É a necessidade de se mostrar mais informado do que realmente são. Acho que até Vladimir Putin, Benjamin Netanyahu, Volodymyr Zelensky, o chefe supremo do Hamas e o líder das milícias do Rio de Janeiro já participaram desses rapapés globais. Certamente pediram off aos óbvios “comentaristas” matutinos, vespertinos e noturnos da casa (sempre os mesmos). Por isso, não foram citados como fontes seguras, parceiras e fidedignamente vinculadas ao coração dos craques da notícia. As demais TVs não fogem à regra, mas em escala infinitamente menor. Pelo menos seus “analistas” e apresentadores aparecem menos e têm afinidades exclusivamente profissionais com seus entrevistados, sejam eles autoridades ou representantes da sociedade. Também não têm, com os “adversários” globais, conhecimento vasto a respeito de qualquer tema. Aprendi com meu avô que todos aqueles que se sublimam merecem ser olhados com desconfiança. É o que faço. Ouço, assisto, enalteço quando necessário, mas desconfio. Afinal, perfeição só a divina. Vem daí a expressão popular quem fala demais dá bom dia a cavalo.

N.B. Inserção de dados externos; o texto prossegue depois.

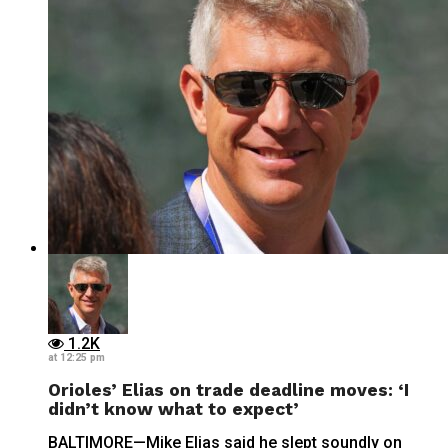
1.2K
at 12:25 pm
Orioles’ Elias on trade deadline moves: ‘I
didn’t know what to expect’
BALTIMORE—Mike Elias said he slept soundly on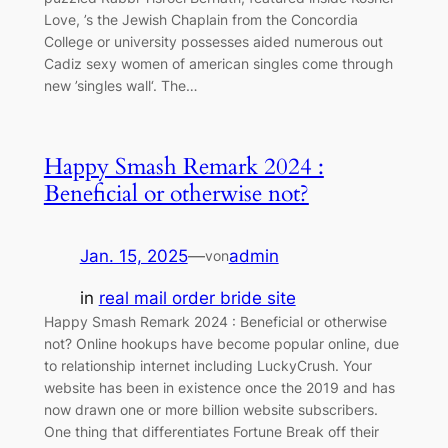
Love, ’s the Jewish Chaplain from the Concordia
College or university possesses aided numerous out
Cadiz sexy women of american singles come through
new ’singles wall‘. The…
Happy Smash Remark 2024 :
Beneficial or otherwise not?
Jan. 15, 2025
—
admin
von
in
real mail order bride site
Happy Smash Remark 2024 : Beneficial or otherwise
not? Online hookups have become popular online, due
to relationship internet including LuckyCrush. Your
website has been in existence once the 2019 and has
now drawn one or more billion website subscribers.
One thing that differentiates Fortune Break off their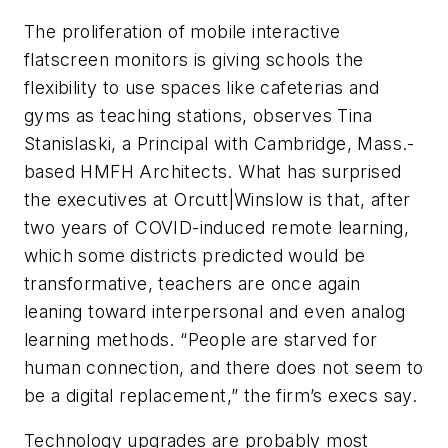
The proliferation of mobile interactive
flatscreen monitors is giving schools the
flexibility to use spaces like cafeterias and
gyms as teaching stations, observes Tina
Stanislaski, a Principal with Cambridge, Mass.-
based HMFH Architects. What has surprised
the executives at Orcutt|Winslow is that, after
two years of COVID-induced remote learning,
which some districts predicted would be
transformative, teachers are once again
leaning toward interpersonal and even analog
learning methods. “People are starved for
human connection, and there does not seem to
be a digital replacement,” the firm’s execs say.
Technology upgrades are probably most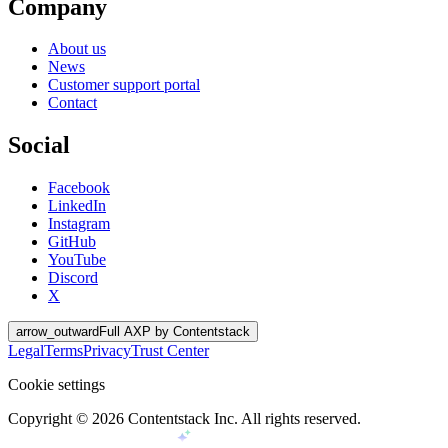
Company
About us
News
Customer support portal
Contact
Social
Facebook
LinkedIn
Instagram
GitHub
YouTube
Discord
X
arrow_outward
Full AXP by Contentstack
Legal
Terms
Privacy
Trust Center
Cookie settings
Copyright ©
2026
Contentstack Inc. All rights reserved.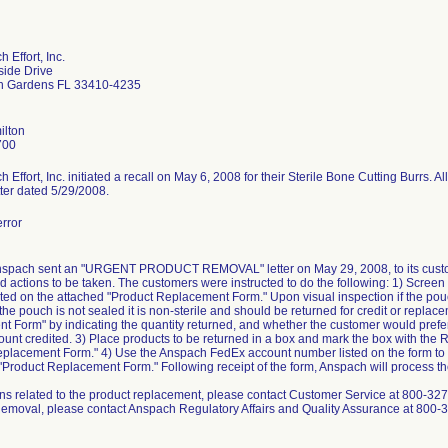
 Effort, Inc.
side Drive
h Gardens FL 33410-4235
ilton
700
Effort, Inc. initiated a recall on May 6, 2008 for their Sterile Bone Cutting Burrs. Al
etter dated 5/29/2008.
rror
Anspach sent an "URGENT PRODUCT REMOVAL" letter on May 29, 2008, to its custome
 actions to be taken. The customers were instructed to do the following: 1) Screen t
sted on the attached "Product Replacement Form." Upon visual inspection if the pouch 
the pouch is not sealed it is non-sterile and should be returned for credit or repla
 Form" by indicating the quantity returned, and whether the customer would prefer
count credited. 3) Place products to be returned in a box and mark the box with the
placement Form." 4) Use the Anspach FedEx account number listed on the form to 
Product Replacement Form." Following receipt of the form, Anspach will process th
ns related to the product replacement, please contact Customer Service at 800-327-
Removal, please contact Anspach Regulatory Affairs and Quality Assurance at 800-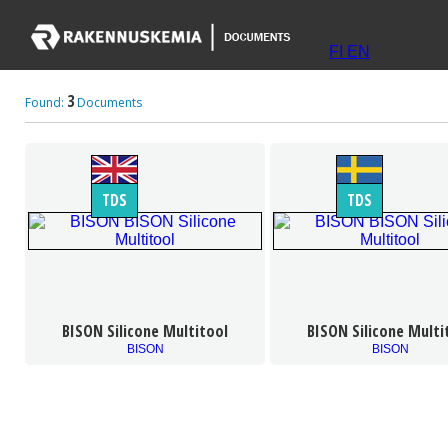
FI
EN
3
Found:
Documents
TDS
TDS
BISON Silicone Multitool
BISON Silicone Multi
BISON
BISON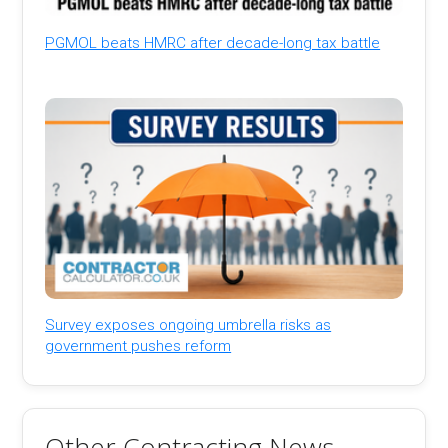
PGMOL beats HMRC after decade-long tax battle
Survey exposes ongoing umbrella risks as
government pushes reform
Other Contracting News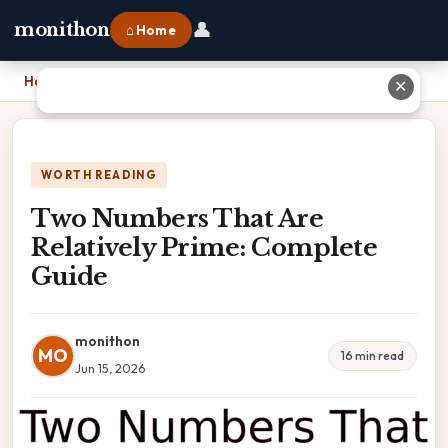
👤
monithon
⌂ Home
Home
›
Two Numbers That Are Relatively Prime: Complete Guide
✕
WORTH READING
Two Numbers That Are
Relatively Prime: Complete
Guide
monithon
MO
16 min read
Jun 15, 2026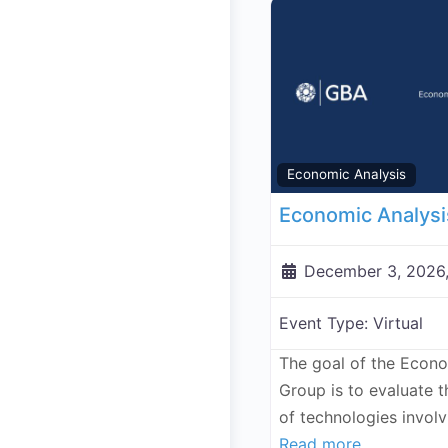
Economic Analysis
December 3, 2026
Event Type:
Virtual
The goal of the Econ
Group is to evaluate 
of technologies invol
Read more...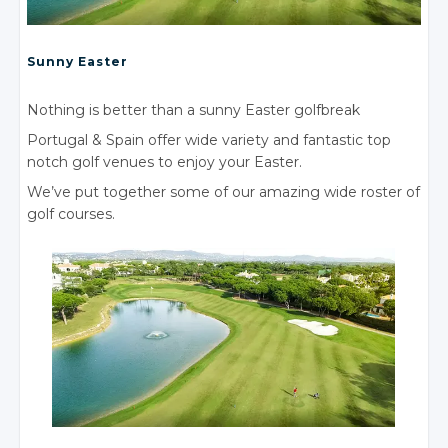
Sunny Easter
Nothing is better than a sunny Easter golfbreak
Portugal
& Spain
offer wide variety and fantastic top
notch golf venues to enjoy your Easter.
We’ve put together some of our amazing wide roster of
golf courses.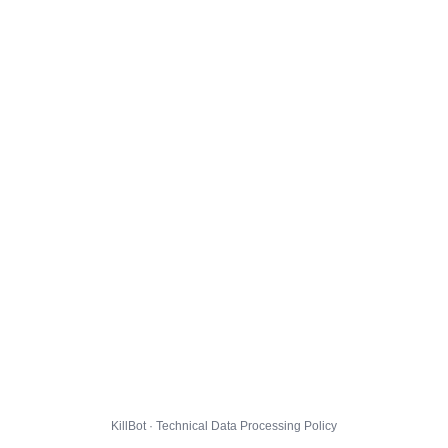
KillBot · Technical Data Processing Policy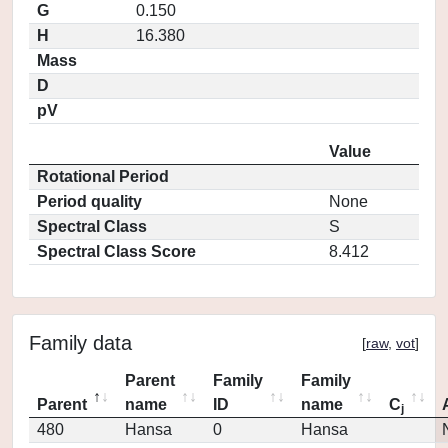
G
0.150
H
16.380
Mass
D
pV
Value
Rotational Period
Period quality
None
Spectral Class
S
Spectral Class Score
8.412
Family data
[
raw
,
vot
]
Parent
Family
Family
Parent
name
ID
name
C
j
480
Hansa
0
Hansa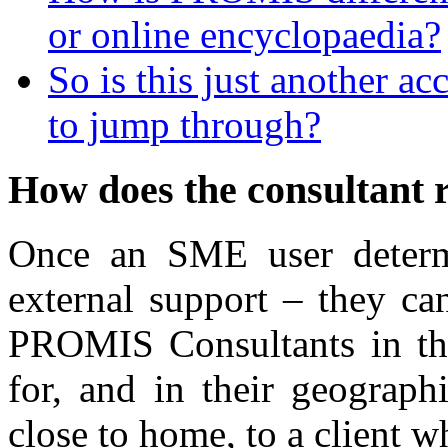
or online encyclopaedia?
So is this just another ac
to jump through?
How does the consultant 
Once an SME user determ
external support – they ca
PROMIS Consultants in the 
for, and in their geograph
close to home, to a client 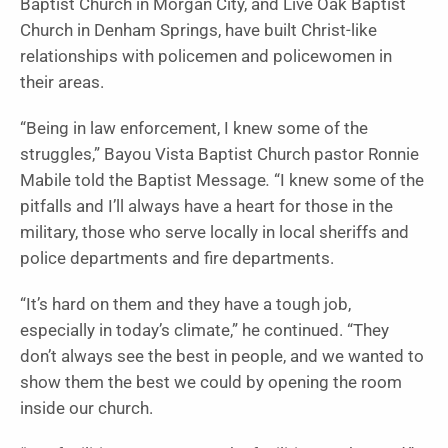
Baptist Church in Morgan City, and Live Oak Baptist
Church in Denham Springs, have built Christ-like
relationships with po­licemen and policewomen in
their areas.
“Being in law enforce­ment, I knew some of the
struggles,” Bayou Vista Baptist Church pastor Ronnie
Mabile told the Baptist Message
.
“I knew some of the
pitfalls and I’ll always have a heart for those in the
military, those who serve locally in local sheriffs and
police depart­ments and fire depart­ments.
“It’s hard on them and they have a tough job,
especially in today’s cli­mate,” he continued. “They
don’t always see the best in people, and we wanted to
show them the best we could by opening the room
inside our church.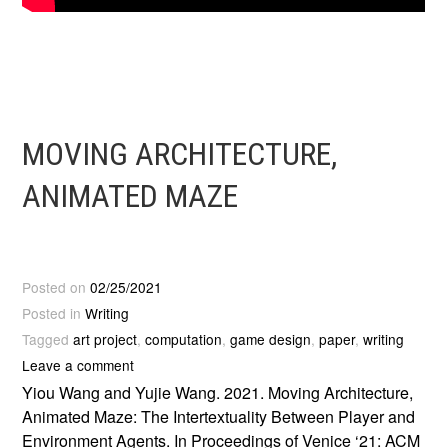
MOVING ARCHITECTURE,
ANIMATED MAZE
Posted on
02/25/2021
Posted in
Writing
Tagged
art project
,
computation
,
game design
,
paper
,
writing
Leave a comment
Yiou Wang and Yujie Wang. 2021. Moving Architecture,
Animated Maze: The Intertextuality Between Player and
Environment Agents. In Proceedings of Venice ‘21: ACM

Com a globalização da informação, acabou aquela história de aguardar o Jornal Nacional para veicular uma notícia bombástica. Atualmente, a maioria das empresas do ramo está on-line 24 horas e tem o mesmo poder de fogo da TV Globo. A escolha é de cada um. A minha é pública. Portanto, não entendam como simples crítica a narrativa de hoje. É uma constatação. Da mesma forma que questiono o excesso de superioridade da turma do Plim Plim, particularmente do canal pago, sou crítico do que, imagino, os jornalistas do século 21 supostamente entendem como licença poética o que não passa de um temerário e terrível vício de linguagem. Por exemplo, os “colegas” aprenderam a utilizar o termo “questão” para definir acidente de trânsito, briga de casal, desmoronamento de barragem, decisões do Judiciário, votações no Congresso, inaugurações, assaltos e até estupro. Tudo é a “questão”.

Principalmente para a turma que sai das faculdades direto para as bancadas das emissoras de rádio e de TV, a “questão” virou sinônimo de pergunta, resposta, interrogação, problema, argumento, conteúdo, objeto, caso, tese, tema, confusão, negócio, controvérsia, disputa, pendência, dissidência, desacordo e discórdia, entre outras expressões. Tudo com anuência das chefias. Na Globo, “questão” parece regra.

Faço um preâmbulo para lembrar aos chefes um famoso pensamento do filósofo Sócrates: “Aquilo que não puderes controlar, não ordenes”.

Perdão pelo extremismo, mas é chato ficar sem entender aonde os coleguinhas querem chegar com a tal da “questão”. O aí para tudo eu já consigo engolir. Ainda mais complicado é aceitar a troca do nome de uma autoridade citada no texto mais de uma vez por objetos. Pior de tudo é o neologismo “meximento” para substituir o verbo mexer em movimento. Se os globais podem “meximento”, eu posso “sentamento”.

Novamente digo que a licença poética ou sinais distantes de metáforas não existem, por exemplo, quando o repórter ou apresentador quer se referir a uma fonte de um ministério, de uma secretaria ou de um organismo oficial e diz que a pasta informou. Desde o ensino primário aprendi que animais, coisas, troços, trecos e peças não falam. Quem fala é a pessoa que representa a pasta. As normas do bom jornalismo não mudaram.

Portanto, sem trocadilhos, ainda prefiro que o cateto fantástico nos salve da hipotenusa. Sei que dirão que, ocupado em descobrir os defeitos alheios, esqueço de investigar os meus. Não é bem assim. A questão é que, como a pasta não resolve meu problema, optei pela máxima do Marquês de Sade: “Só me dirijo às pessoas capazes de me entender. Essas poderão ler-me sem perigo”. Eis a questão.